Eugeni Ravasio, także zawierająca słowa Boga do całego ludu
Bożego. Obie wymienione wyżej książeczki są przez Kościół
zaakceptowane do korzystania z nich przez wiernych.
W
przesłaniach tych dominuje miłość Boża i Jego troska o
przyszłość ludzi, którzy tutaj, na ziemi źle postępują. Bóg
chciałby, aby wszyscy poznali Go i zrozumieli, że poza Nim nic
lepszego ich spotkać nie może. Dlatego poprzez takie książeczki i
objawienia próbuje obudzić ludzi z ich niewolniczego, grzesznego
życia. Siostrze Anieli Pan Bóg mówi o tym tak: "Obiecuję
ci, że żadna dusza nie będzie czytać tego Rękopisu, by nie
poczuć się lepszą i bliższą Mego Boskiego Serca. Chcę tym
sposobem zaspokoić pragnienie dusz".
Kiedy na Sądzie
Ostatecznym przyjdzie czas oceniania życia człowieka, bardzo wielu
spotka zasłużona kara, w postaci wiecznego cierpienia w piekle. Bóg
nie chce do tego dopuścić, gdyż wie, jak straszne jest to miejsce,
ale jak mówi: "Moja Miłość nie chce tego, ale
sprawiedliwość nakazuje". Dużo więc uwagi w swoich
rozmowach z ludźmi Bóg poświęca właśnie temu, aby szerzyć Jego
Miłość i wiedzę o Nim, aby w ten sposób ludzie wiedzieli, jak
mają w życiu postępować. Świętej Faustynie Pan bóg mówi tak:
"Jestem święty po trzykroć i brzydzę się najmniejszym
grzechem. Nie mogę kochać duszy, którą plami grzech, ale kiedy
żałuje, to nie ma granicy dla Mojej hojności, jaką mam ku niej.

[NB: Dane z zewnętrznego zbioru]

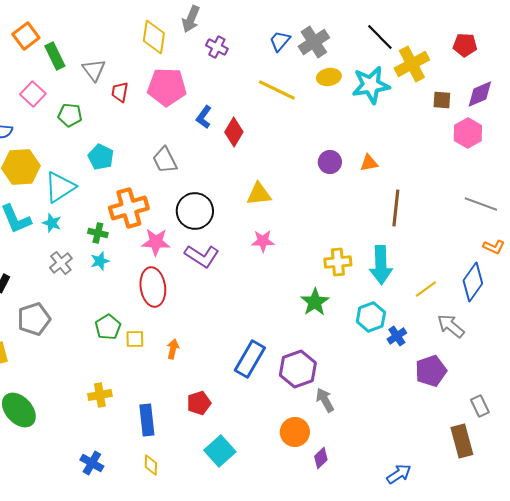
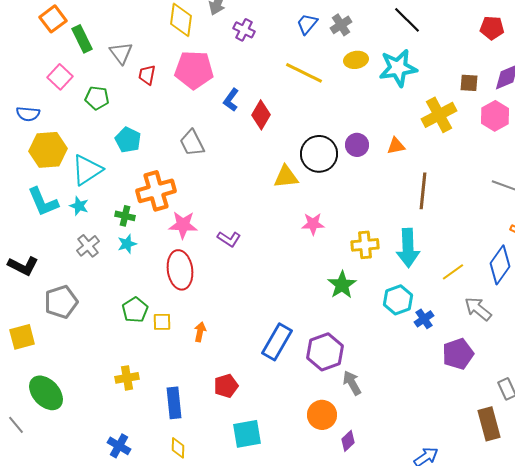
gray cross: (314, 42) -> (341, 25), size x0.7
yellow cross: (412, 64) -> (439, 115), moved
black circle: (195, 211) -> (319, 154), moved
pink star: (263, 241) -> (313, 224), moved
purple L-shape: (202, 256) -> (229, 239), size x0.7
cyan square: (220, 451) -> (247, 434), turned 32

Miłosierdzie Moje ogarnia ją i usprawiedliwia. Miłosierdziem Swoim
ścigam grzeszników na wszystkich drogach ich i raduje się Serce
Moje, gdy oni wracają do Mnie. Zapominam o goryczach, którymi poili
Serce Moje, a cieszę się z ich powrotu. Powiedz grzesznikom, że
żaden nie ujdzie ręki Mojej. Jeżeli uciekają przed Miłosiernym
Sercem Moim, wpadną w sprawiedliwe ręce Moje".